Black Mirror season 7. So… for a couple of seasons now, Black Mirror has felt like there are three main writers at the helm. One writer engages with new or mildly recycled ideas about radical technology and the ways in which humans can take what was meant to be a good thing and turn it into a hellscape—which, in my opinion, is what Black Mirror has always excelled at. One writer treats Black Mirror like a modern day Twilight Zone show and doesn’t engage much with sci-fi tech ideas—this has crept in for two or three seasons. It's okay, but not really what I signed up for.

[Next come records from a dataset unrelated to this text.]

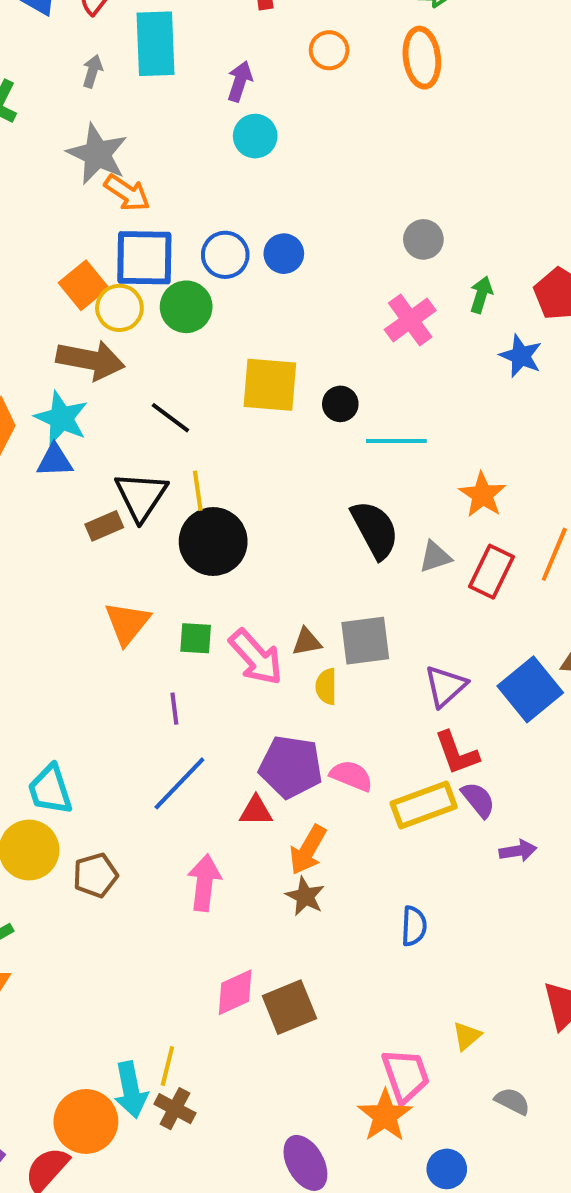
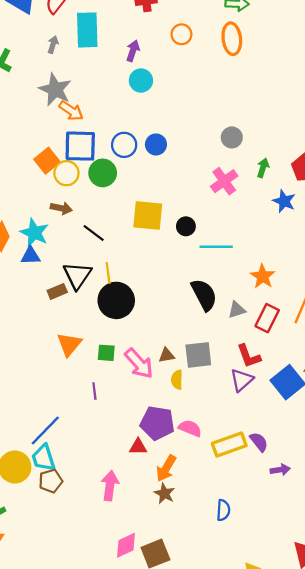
brown arrow: (90, 360) -> (61, 208), moved, size x0.6
red L-shape: (457, 753) -> (249, 356), moved
blue line: (179, 783) -> (45, 430), moved
cyan trapezoid: (50, 790) -> (44, 458), moved

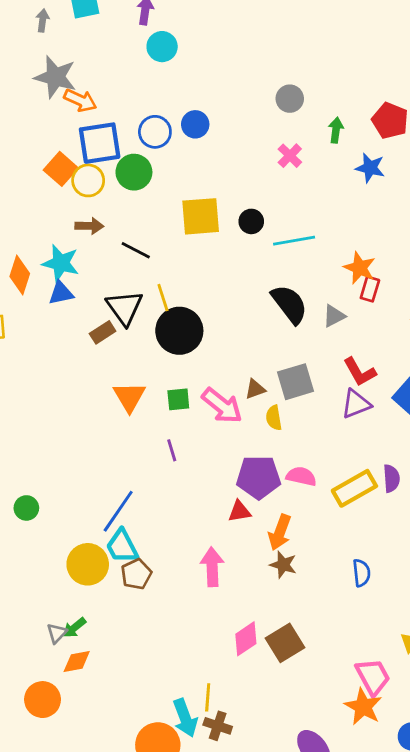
pink cross: (224, 181) -> (290, 156), size x0.7
red rectangle: (267, 318) -> (370, 289), moved, size x0.7
purple triangle: (242, 380) -> (356, 404), turned 30
purple semicircle: (259, 442) -> (391, 478), turned 45

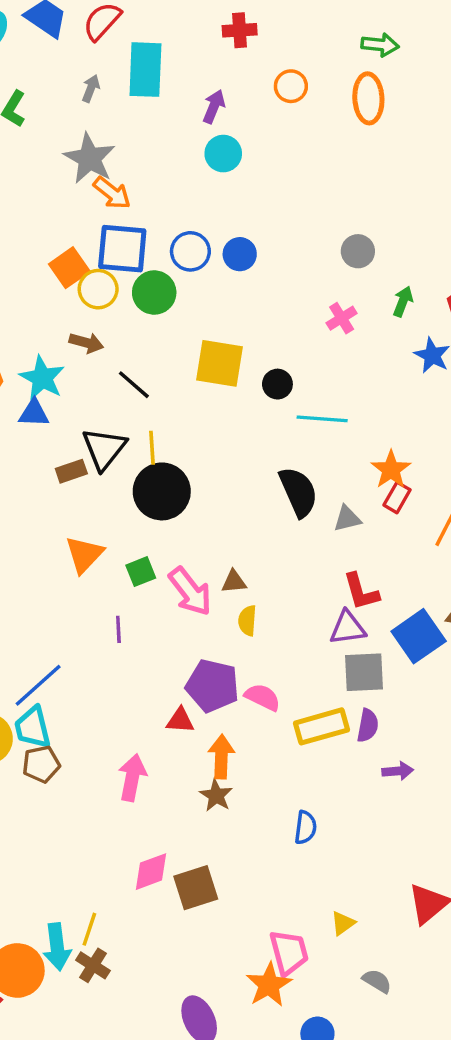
gray square: (295, 382) -> (364, 672), moved
green square: (178, 399) -> (141, 572), turned -30
orange arrow: (280, 532) -> (221, 757), turned 148

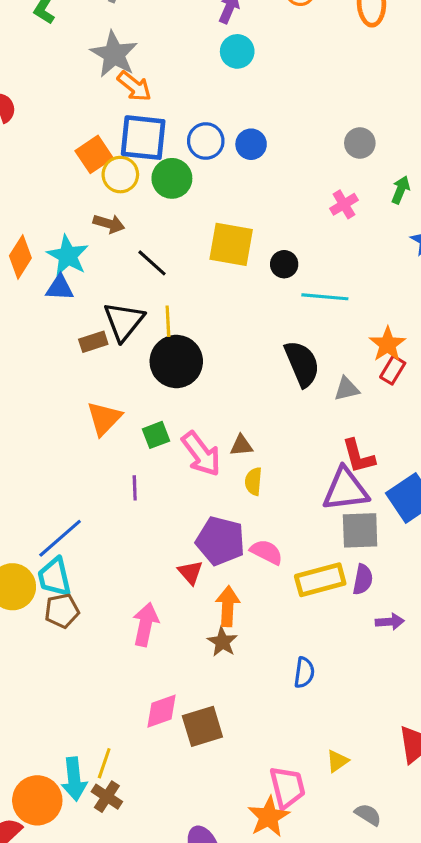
purple triangle: (348, 628) -> (345, 489), size x1.4
red triangle: (180, 720) -> (190, 572), turned 44

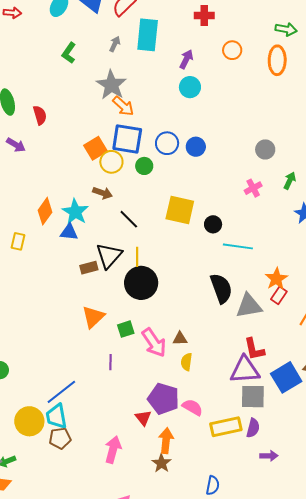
green circle: (172, 178) -> (144, 166), size x0.7
gray triangle: (347, 389) -> (249, 306), size x1.6

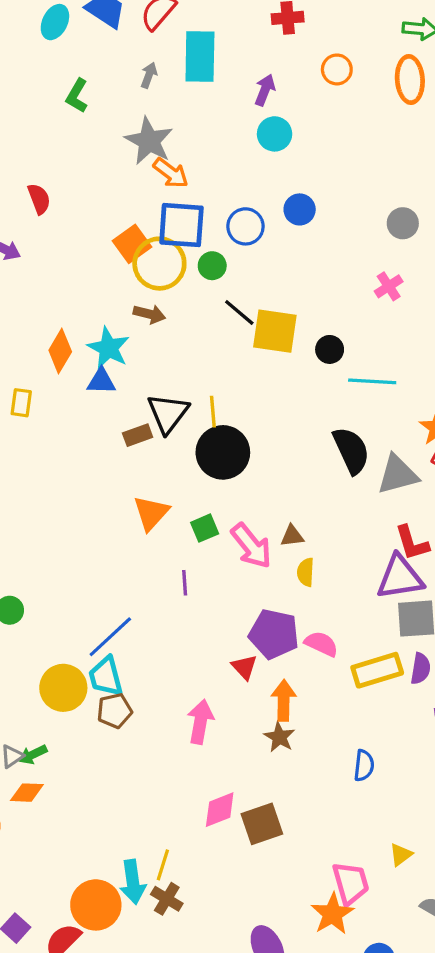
blue circle: (196, 147) -> (300, 209), moved
yellow circle: (111, 162) -> (159, 264), size x1.4
black line: (129, 219) -> (239, 313), moved

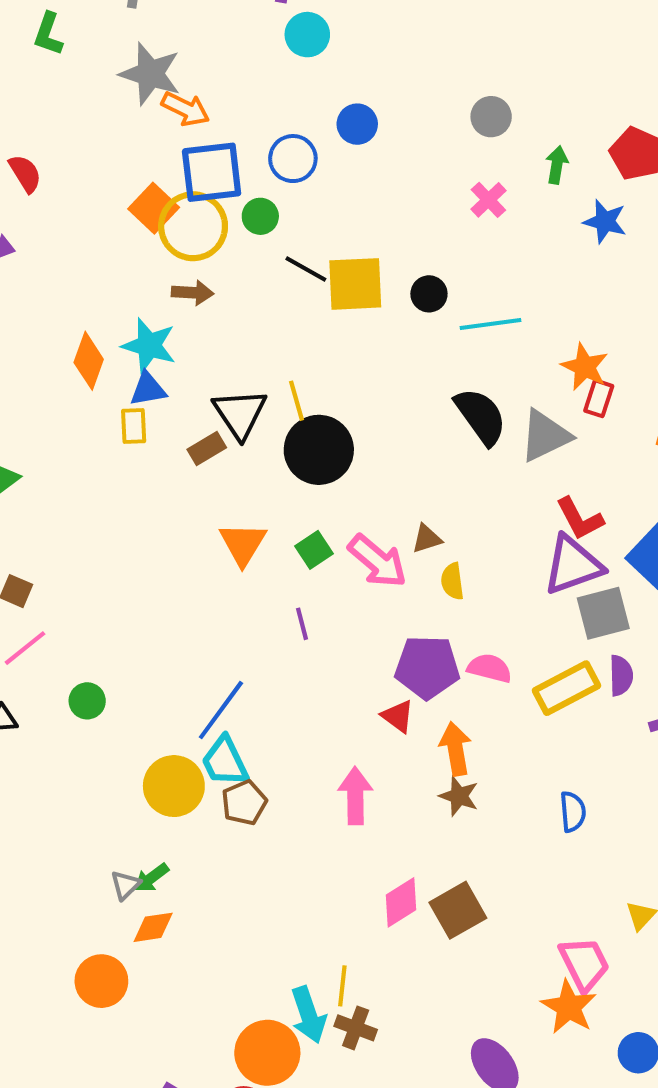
yellow rectangle: (21, 403) -> (134, 426), moved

And one writer punches across the political aisle as hard and tastelessly as possible. And I do mean tastelessly, because everything revolves around the mockery or the message, while characters and story are mangled vehicles to serve the mockery and the message. The writing becomes lazy and cartoonish, making these episodes stand out in garish contrast to the episodes that focus on what Black Mirror is actually good at—making us look at ourselves and our deepest flaws as they are enabled by the next levels of technology. Suffice it to say, three episodes were (I think) excellent, one was not that great but reasonable, and two of them punched me in the face. I think I will continue watching in the future, but I’ve begun to hit the “skip episode” button at the point where I see it winding up a mean left hook. I’m tired of trying to give it the benefit of the doubt.
Anime
Dororo. A feudal lord in Japan, upon seeing the suffering of his famine-stricken land and the failure of his own ambitions for power, makes a deal with twelve local demons. In exchange for prosperity, protection, and power, they can have anything he owns. As payment, they take from his newly born son his arms, legs, eyes, ears, nose, speech, pain receptors, bones, and skin. Yet the child somehow lives. Abandoned to die, he is discovered by a prosthetic-crafter, who helps him live and grow. As an adult, he embarks on a journey to gain his body back, which he can only do by slaying each of the demons that took something from him. This show is something else. A story of ghouls and what it takes to wrench your life back from them while not becoming them. It is fairly dark, but it is an excellent story with major character growth.